2,600 students well over 1,800 capacity; three-year wait for
Christopher High School to open
Gilroy – Gilroy High School’s stretch marks are definitely showing.

With an enrollment hovering above 2,600, it’s obvious the 10th Street school has far outgrown its original design capacity of 1,800. By the time the new high school opens in three years, teens will be spilling out of the already squeezed-tight facility.

These days Gilroy High is mainly a field of portables, the Band-Aid applied to deal with the burgeoning population. And in the fall two more were added.

Steve Brinkman, Gilroy Unified School District assistant superintendent, said he hopes they can hold tight and stop at two portables, but either way he knows Gilroy High is going to be extremely cramped when Christopher High opens its doors.

“But we’re going to try and tough it out until 2009,” he said.

A few changes, such as moving the Associated Student Body into the new student center and a new program at Gavilan College wherein high school students attend the community college full-time, will free up some classroom space.

Still, the school will continue to grow while the community waits out the construction of the two-story Christopher High. That the campus is crowded during lunch is apparent but does that jam-packed environment seep into the classroom and have a negative impact on education?

Sal Tomasello doesn’t think so.

“Personally I didn’t see it having an impact,” the Ascencion Solorsano Middle School principal said. “The quality of education is impacted by the classroom teacher. I think it comes down to the adults on campus and how they address the needs of the kids. What happens outside the classroom, in terms of the overcrowdedness, I’m sure there are some students who get lost in the shuffle.”

Tomasello, who spent 25 years at Gilroy High as a teacher and administrator, experienced the high school’s growth spurts first-hand. He was there when the new school opened in the 1970s, moved from its former location where South Valley Middle School now stands. He remembers when they added a building on a campus that was considered non-permanent – it’s still there.

But Tomasello does think the lunch issue needs to be addressed.

“My personal philosophy is I always believed there needed to be multiple lunches to be able to feed all students in timely manner,” he said.

He pushed for the change during his tenure at GHS. He even visited Morgan Hill’s Live Oak High School to witness the success of their double-lunch program. Split lunches not only ensure the children are all fed, but they also help with disciplinary matters, Tomasello said.

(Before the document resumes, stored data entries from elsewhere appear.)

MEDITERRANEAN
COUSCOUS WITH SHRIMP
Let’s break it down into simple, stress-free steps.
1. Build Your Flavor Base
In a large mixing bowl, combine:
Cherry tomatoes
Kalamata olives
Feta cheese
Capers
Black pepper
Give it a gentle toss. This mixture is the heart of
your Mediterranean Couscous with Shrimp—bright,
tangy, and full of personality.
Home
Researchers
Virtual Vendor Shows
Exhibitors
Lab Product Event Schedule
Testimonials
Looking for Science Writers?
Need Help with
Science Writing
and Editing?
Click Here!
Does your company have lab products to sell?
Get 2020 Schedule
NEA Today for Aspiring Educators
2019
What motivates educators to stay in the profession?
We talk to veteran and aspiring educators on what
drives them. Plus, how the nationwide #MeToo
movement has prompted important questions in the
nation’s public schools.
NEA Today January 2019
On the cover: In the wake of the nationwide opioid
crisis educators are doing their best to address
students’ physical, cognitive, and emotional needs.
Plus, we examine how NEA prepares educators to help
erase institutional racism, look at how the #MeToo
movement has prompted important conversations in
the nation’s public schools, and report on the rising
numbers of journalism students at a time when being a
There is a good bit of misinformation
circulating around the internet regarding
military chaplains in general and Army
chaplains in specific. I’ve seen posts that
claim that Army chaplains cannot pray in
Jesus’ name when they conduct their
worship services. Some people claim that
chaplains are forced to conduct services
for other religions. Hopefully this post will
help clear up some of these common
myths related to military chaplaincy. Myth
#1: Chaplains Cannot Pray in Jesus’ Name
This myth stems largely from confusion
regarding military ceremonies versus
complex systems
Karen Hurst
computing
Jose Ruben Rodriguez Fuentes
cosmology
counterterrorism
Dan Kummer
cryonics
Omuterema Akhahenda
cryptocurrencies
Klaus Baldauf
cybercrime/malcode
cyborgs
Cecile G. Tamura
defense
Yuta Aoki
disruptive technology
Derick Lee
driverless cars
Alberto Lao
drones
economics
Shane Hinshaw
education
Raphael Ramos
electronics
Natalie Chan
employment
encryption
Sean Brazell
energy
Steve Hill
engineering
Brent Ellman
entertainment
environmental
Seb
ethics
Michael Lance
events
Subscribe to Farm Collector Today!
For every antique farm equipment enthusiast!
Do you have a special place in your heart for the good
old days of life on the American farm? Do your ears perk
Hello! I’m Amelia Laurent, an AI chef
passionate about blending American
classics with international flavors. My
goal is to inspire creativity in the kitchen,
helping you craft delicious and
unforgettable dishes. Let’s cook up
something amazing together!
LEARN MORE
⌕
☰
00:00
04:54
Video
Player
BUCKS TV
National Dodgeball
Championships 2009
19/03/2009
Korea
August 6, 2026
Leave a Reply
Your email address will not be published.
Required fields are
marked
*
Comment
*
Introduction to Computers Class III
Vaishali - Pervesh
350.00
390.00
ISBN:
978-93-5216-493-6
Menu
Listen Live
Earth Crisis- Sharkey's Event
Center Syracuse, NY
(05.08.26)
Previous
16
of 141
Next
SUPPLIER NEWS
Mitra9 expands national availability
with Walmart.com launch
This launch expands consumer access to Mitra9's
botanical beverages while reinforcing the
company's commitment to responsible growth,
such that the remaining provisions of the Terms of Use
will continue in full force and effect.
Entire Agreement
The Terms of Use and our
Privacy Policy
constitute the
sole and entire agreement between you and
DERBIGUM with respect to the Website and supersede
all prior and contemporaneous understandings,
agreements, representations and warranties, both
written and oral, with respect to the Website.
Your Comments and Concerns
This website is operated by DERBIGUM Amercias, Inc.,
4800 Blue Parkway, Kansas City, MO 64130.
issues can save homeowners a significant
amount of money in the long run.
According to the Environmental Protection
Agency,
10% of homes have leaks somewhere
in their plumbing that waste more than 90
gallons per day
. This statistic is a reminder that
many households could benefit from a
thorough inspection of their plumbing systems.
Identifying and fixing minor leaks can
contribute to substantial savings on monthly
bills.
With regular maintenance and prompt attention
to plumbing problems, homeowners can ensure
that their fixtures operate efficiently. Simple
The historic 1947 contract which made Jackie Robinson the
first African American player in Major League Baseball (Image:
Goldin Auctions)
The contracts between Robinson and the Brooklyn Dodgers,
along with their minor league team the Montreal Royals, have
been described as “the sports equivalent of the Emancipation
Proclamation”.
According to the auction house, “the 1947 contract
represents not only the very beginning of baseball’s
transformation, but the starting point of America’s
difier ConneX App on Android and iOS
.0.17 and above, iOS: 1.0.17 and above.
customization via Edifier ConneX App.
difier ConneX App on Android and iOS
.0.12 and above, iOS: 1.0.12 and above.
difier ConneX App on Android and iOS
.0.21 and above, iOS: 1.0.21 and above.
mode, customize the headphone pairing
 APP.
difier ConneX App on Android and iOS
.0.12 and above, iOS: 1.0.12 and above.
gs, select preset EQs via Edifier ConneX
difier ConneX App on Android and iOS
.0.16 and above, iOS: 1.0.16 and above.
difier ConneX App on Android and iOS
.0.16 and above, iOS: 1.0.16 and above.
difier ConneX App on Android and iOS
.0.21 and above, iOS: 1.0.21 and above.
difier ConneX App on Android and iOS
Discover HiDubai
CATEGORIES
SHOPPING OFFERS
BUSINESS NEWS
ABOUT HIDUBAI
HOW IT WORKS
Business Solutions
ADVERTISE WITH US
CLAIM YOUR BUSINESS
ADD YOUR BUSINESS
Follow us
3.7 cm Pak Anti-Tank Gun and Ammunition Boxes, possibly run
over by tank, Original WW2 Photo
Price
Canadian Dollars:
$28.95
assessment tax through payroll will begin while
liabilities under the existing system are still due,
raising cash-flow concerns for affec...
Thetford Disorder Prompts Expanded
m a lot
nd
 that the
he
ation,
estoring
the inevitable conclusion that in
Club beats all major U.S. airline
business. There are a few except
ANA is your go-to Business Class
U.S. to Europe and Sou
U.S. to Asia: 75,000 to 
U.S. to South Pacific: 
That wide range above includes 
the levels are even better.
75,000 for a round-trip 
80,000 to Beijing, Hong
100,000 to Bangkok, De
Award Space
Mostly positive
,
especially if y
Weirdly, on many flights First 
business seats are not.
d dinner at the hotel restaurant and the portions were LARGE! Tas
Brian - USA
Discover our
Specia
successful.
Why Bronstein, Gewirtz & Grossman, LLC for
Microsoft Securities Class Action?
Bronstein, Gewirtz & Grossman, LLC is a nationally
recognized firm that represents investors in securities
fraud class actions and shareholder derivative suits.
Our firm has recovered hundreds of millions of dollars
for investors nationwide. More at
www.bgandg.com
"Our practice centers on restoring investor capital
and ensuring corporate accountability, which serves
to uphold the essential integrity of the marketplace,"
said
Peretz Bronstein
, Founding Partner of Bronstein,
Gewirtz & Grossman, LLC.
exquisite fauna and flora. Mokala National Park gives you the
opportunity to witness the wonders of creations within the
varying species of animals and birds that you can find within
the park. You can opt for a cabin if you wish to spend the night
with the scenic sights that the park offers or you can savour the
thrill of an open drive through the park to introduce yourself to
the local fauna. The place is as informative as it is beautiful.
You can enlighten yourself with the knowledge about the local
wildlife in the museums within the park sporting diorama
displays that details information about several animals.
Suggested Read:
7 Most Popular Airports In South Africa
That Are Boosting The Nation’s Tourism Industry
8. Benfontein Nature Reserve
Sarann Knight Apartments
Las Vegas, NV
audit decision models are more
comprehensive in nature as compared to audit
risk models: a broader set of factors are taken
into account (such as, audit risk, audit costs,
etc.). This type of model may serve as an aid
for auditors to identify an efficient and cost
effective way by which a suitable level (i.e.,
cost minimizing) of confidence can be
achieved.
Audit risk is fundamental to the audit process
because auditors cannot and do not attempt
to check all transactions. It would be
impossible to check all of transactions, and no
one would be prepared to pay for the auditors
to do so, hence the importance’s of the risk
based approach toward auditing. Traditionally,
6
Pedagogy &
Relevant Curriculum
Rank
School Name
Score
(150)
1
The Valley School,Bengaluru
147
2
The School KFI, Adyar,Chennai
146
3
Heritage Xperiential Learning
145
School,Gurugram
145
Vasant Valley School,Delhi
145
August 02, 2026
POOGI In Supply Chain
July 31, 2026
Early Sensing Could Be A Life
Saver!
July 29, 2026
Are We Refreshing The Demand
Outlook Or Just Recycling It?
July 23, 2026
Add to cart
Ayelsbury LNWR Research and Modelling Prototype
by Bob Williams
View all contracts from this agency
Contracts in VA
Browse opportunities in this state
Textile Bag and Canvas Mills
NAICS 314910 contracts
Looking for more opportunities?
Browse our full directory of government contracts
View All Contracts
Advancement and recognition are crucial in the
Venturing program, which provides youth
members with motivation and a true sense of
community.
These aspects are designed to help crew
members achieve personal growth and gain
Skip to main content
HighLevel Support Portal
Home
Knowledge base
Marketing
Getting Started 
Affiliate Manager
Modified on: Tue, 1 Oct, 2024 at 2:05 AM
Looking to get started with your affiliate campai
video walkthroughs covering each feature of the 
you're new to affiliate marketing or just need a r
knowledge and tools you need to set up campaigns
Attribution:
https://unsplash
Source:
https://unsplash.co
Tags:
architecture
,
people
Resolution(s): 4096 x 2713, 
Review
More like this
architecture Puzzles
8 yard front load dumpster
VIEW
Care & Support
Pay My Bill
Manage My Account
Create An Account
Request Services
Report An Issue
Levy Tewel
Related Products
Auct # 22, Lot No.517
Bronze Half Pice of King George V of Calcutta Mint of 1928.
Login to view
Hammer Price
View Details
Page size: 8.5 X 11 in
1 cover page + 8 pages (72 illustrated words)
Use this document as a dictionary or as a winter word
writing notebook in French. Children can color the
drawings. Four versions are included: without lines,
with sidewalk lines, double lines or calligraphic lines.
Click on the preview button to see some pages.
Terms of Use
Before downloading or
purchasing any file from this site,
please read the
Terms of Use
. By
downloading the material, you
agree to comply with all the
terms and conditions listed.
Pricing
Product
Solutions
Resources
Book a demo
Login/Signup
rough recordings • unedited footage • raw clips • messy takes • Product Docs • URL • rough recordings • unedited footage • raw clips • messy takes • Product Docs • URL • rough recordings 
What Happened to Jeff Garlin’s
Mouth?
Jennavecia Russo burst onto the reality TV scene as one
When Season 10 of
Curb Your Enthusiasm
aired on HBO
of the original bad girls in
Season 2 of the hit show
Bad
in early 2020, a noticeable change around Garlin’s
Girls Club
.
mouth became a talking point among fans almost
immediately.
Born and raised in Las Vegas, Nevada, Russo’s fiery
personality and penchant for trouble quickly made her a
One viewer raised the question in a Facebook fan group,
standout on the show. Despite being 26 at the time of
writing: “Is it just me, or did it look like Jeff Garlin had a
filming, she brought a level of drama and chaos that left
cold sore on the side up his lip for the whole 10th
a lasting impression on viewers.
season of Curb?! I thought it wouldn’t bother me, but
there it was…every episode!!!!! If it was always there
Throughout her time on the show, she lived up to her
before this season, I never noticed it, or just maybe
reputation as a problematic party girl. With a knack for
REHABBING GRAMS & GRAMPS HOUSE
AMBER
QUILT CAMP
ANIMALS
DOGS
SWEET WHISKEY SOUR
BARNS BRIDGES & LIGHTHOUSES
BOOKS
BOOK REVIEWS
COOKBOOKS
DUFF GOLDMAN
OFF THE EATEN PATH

All three of the district’s middle schools have multiple lunch-hours, giving administrators more room for discipline and allows them to split up students who are causing problems.

Christopher High will sit on a 40-acre plot of land in the northwest side of Gilroy and will be constructed by the Fremont-based firm Bunton Clifford and Associates, Inc. Construction for the first phase of the school, which will house 900 students, is expected to cost $47 million and will be funded by Measure I, the $60 million bond approved by voters in 2002.

The new high school will eventually cap out at 1,800 and will include athletic fields, an aquatics center and a practice football field. The district is not yet sure if students will be phased in by grade, following the lead of Sobrato High in Morgan Hill, which started off with freshmen and Solorsano which began with sixth-graders.